I’m currently attempting to convert an ONNX model originally exported based on this PyTorch I3D model. I exported this model using PyTorch 1.2.0 which seemed to have been successful. However, when use TensorRT 7.0.0.11 to build a cuda engine for accelerated inference I receive the following error:
[TensorRT] ERROR: Internal error: could not find any implementation for node (Unnamed Layer* 11) [Convolution] + (Unnamed Layer* 13) [Activation] || (Unnamed Layer* 17) [Convolution] + (Unnamed Layer* 19) [Activation], try increasing the workspace size with IBuilder::setMaxWorkspaceSize()
[TensorRT] ERROR: ../builder/tacticOptimizer.cpp (1523) - OutOfMemory Error in computeCosts: 0
The following is the Python 3.7 code I’m using to build the engine. Note that common
is the common.py file from the TensorRT 7.0.0.11 samples/python directory.
import numpy as np
import common
import pycuda.driver as cuda
import pycuda.autoinit
import tensorrt as trt
TRT_LOGGER = trt.Logger(trt.Logger.VERBOSE)
def main():
print('TensorRT Version:', trt.__version__)
onnx_filename = 'model.onnx'
def build_engine_onnx(model_file):
with trt.Builder(TRT_LOGGER) as builder, \
builder.create_network(common.EXPLICIT_BATCH) as network, \
trt.OnnxParser(network, TRT_LOGGER) as parser:
builder.max_workspace_size = int((1 << 32) * 1.61)
builder.max_batch_size = 1
with open(model_file, 'rb') as model:
parser.parse(model.read())
return builder.build_cuda_engine(network)
with build_engine_onnx(onnx_filename) as engine:
# failure occurs before reaching this point
pass
if __name__ == "__main__":
main()
I have set the builder.max_workspace_size
to the largest I can for my GPU (2060 SUPER 8GB). Monitoring nvidia-smi I’m able to see that my GPU memory maxes out for a few seconds before finally dropping back to zero when the engine builder fails.
This model fits comfortably on my GPU when using PyTorch inference with a batch size of 5+ so it seems very strange that I wouldn’t be able to use this model with TensorRT with even a batch size of 1.

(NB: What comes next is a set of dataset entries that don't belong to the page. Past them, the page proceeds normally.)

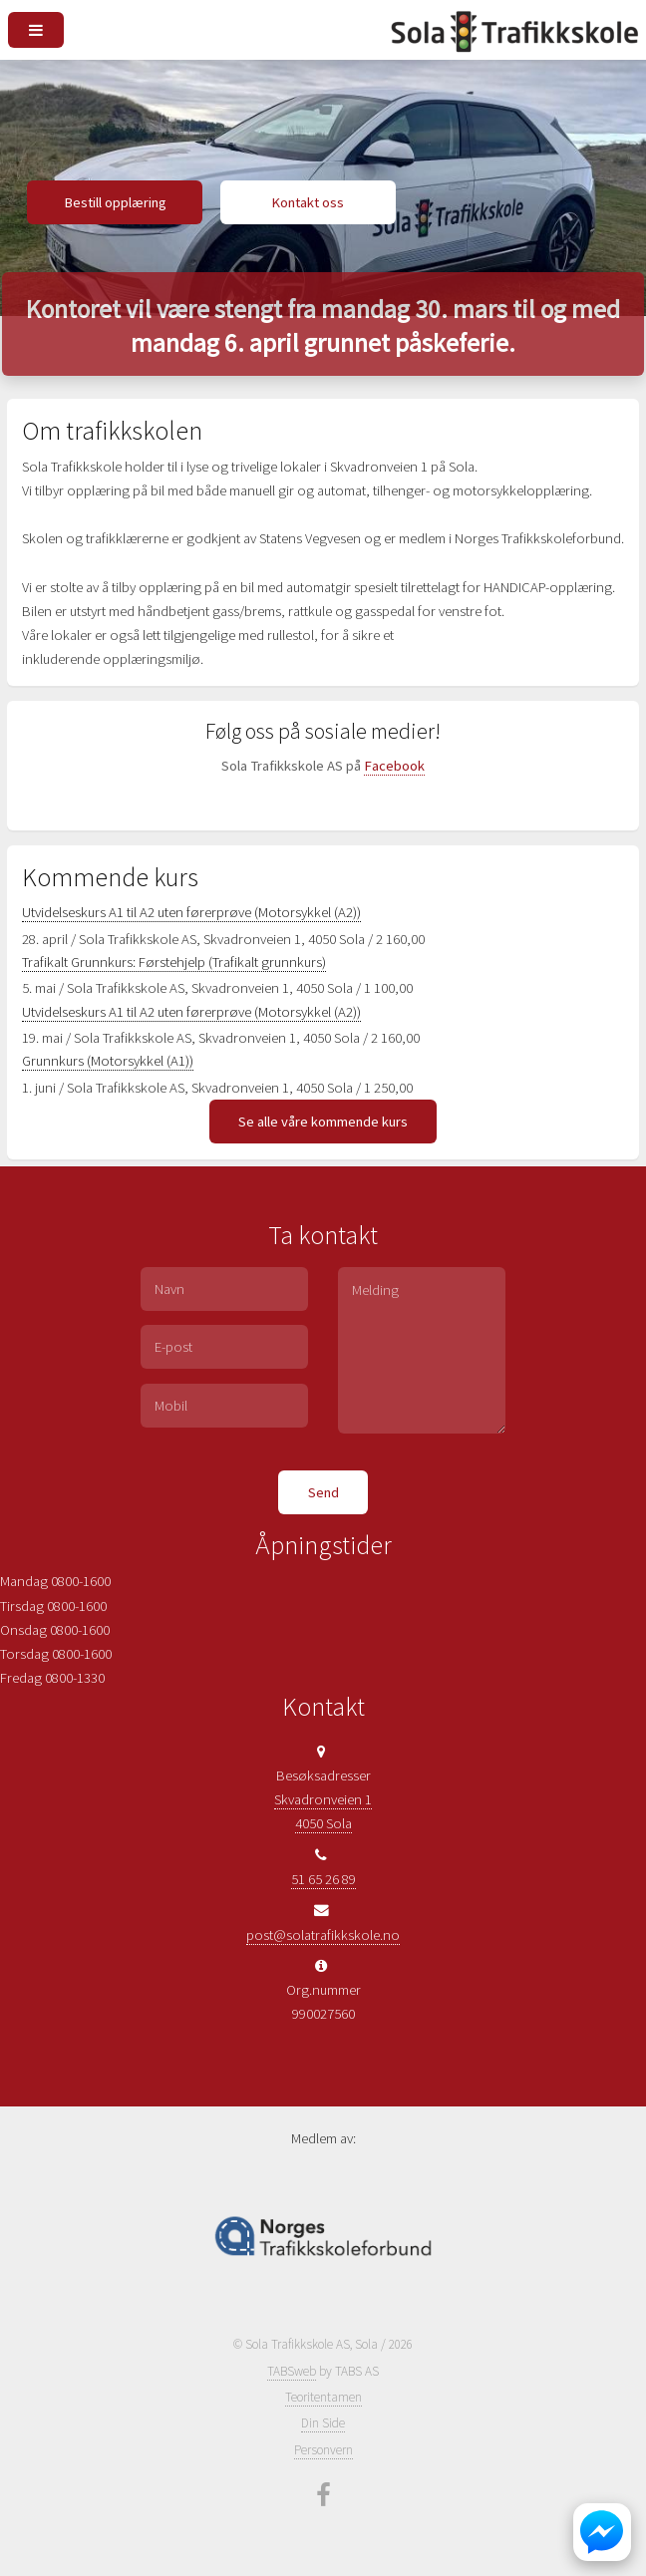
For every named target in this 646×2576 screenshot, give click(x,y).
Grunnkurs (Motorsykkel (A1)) (107, 1061)
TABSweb (291, 2371)
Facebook (394, 766)
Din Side (323, 2423)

Is there something improper that I’m doing in the code which is causing TensorRT to use excess memory? Are there any workarounds or settings I can use to use less GPU memory? I’ve also tried using the builder.fp16_mode = True
which seems to allow the engine creation to proceed further along but it is still only able to process about 20% of the layers in the model before running out of memory.